For instance, a “reward optimizer” would, normally, merely combine the reward button signal with the clock signal to produce the value which is actually being optimized. The fantastic adventures of the robot boy who’s trying to hold a button down until the heat death of the universe need not be relevant; results are likely to be far less spectacular and go along the lines of setting time to MAX_INT (or more likely, optimizing directly for the final result after the time is factored in), or in case of a more stupid system, starting a fire in the lab because turning off the cooling fans through some driver glitch has raised the oscillator frequency a little bit.
Of course, given that we lack any good idea of how a practical AGI might be built, and the theoretical implementation are highly technical and difficult to mentally process, it is too speculative for us to presently know what the features might be and what could be omitted, and in science fiction all you can do is take our (ontologically basic for humans) notion of intelligence and bolt on some variety of laws of robotics (or a constitution of robotics, or other form of wish list) on top of it.
For the “explosion”:
Consider an alien hivemind beehive made of rather unintelligent bees. They’re trying to build an artificial bee. If they build one, it’s very sub-beehive intelligent, it’s below the threshold of any intelligence explosion (assuming that the beehive is roughly at the cusp of intelligence explosion and assuming an intelligence explosion is possible). Yes, eventual displacement of the beehive may happen, but not through some instant “explosion”.
The AI—it’s hardware and software—will be a product of literally millions human-years of very bright (by the human standards) individuals working on various aspects of the relevant technology, and it’s not clear why you would expect different results than for above mentioned alien bees. It is clear why you would want that in a movie—makes for a better plot than “people slowly lose jobs”.
Security by omission is a very good point. The same is true in omitting options in protocols. If, for instance, “let the AI out of its box” or even “Give this AI extra hardware or communication with the broader public” are not official options for the result of a certain phase of the project, that makes it all the harder for it to happen.
Questions about architecture, and how we could begin to “bolt on” behavioral constraints are critical. And that’s precisely why we need to experiment. I suspect many architectures will be highly opaque and correspondingly difficult to constrain or directly modify. A simulated human brain might fall under this category.

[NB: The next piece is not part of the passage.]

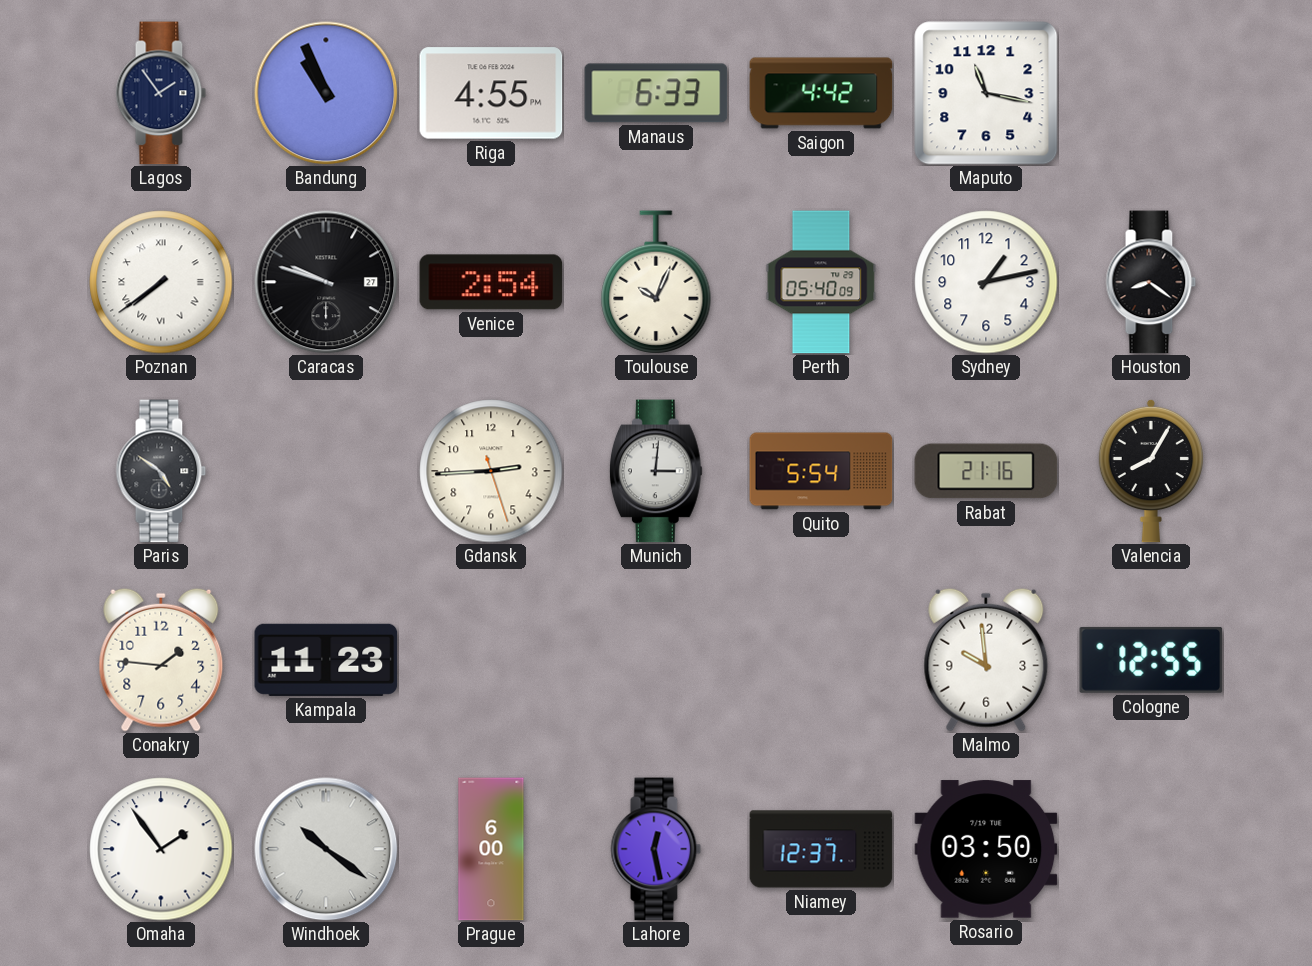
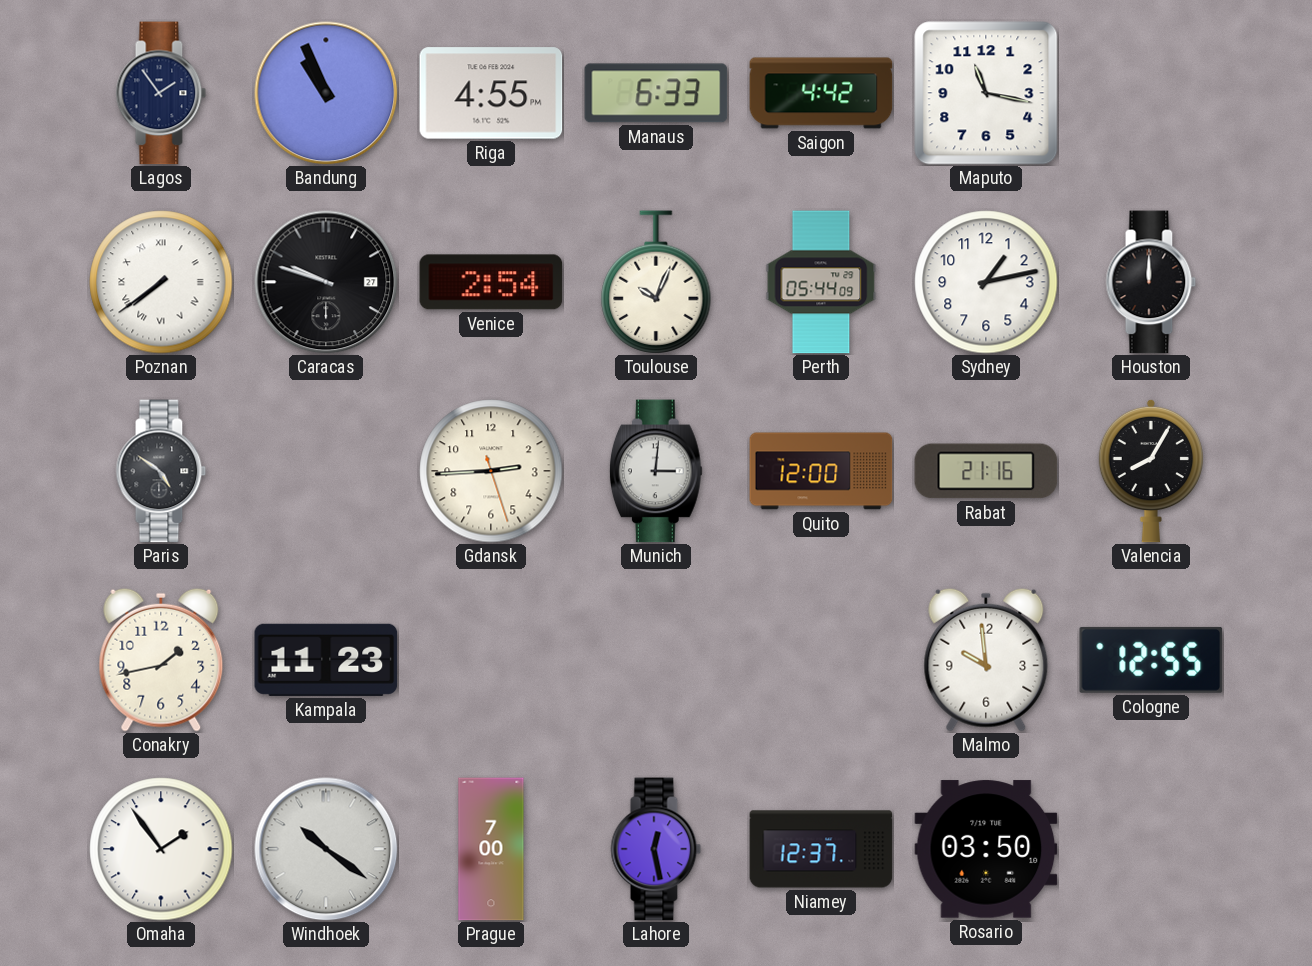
Perth: 05:40 -> 05:44
Houston: 8:21 -> 12:00
Quito: 5:54 -> 12:00
Conakry: 1:46 -> 1:43
Prague: 6:00 -> 7:00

Well, one thing about practical problem solving software is that in reality the action space is very highly dimensional and very, very huge. To make any kind of search work in anything close to reasonable computing time, one needs to be able to control the way the search looks for solutions. The ‘optimizations’ coincide with greater control over how something works and with movement away from theoretically simple models.
Mere absence of certain aspects of generality can simultaneously render AI massively easier to build (and able to solve given problems we want to solve when running on weaker hardware), and massively safer. Safer in the way that can not be described as some added on goals onto basic human notion of intelligence. Just as a nuclear power plant’s safety can not be described as that of a nuke with extra controls. Very little of the safety you find in engineering is based upon some additions onto a theoretical ideal. The problem of making, say, a tablesaw safer (that clever mechanism which instantly stops and retracts it when touched) is dramatically different from the problem of making an ideal forcefield cutting blade safer.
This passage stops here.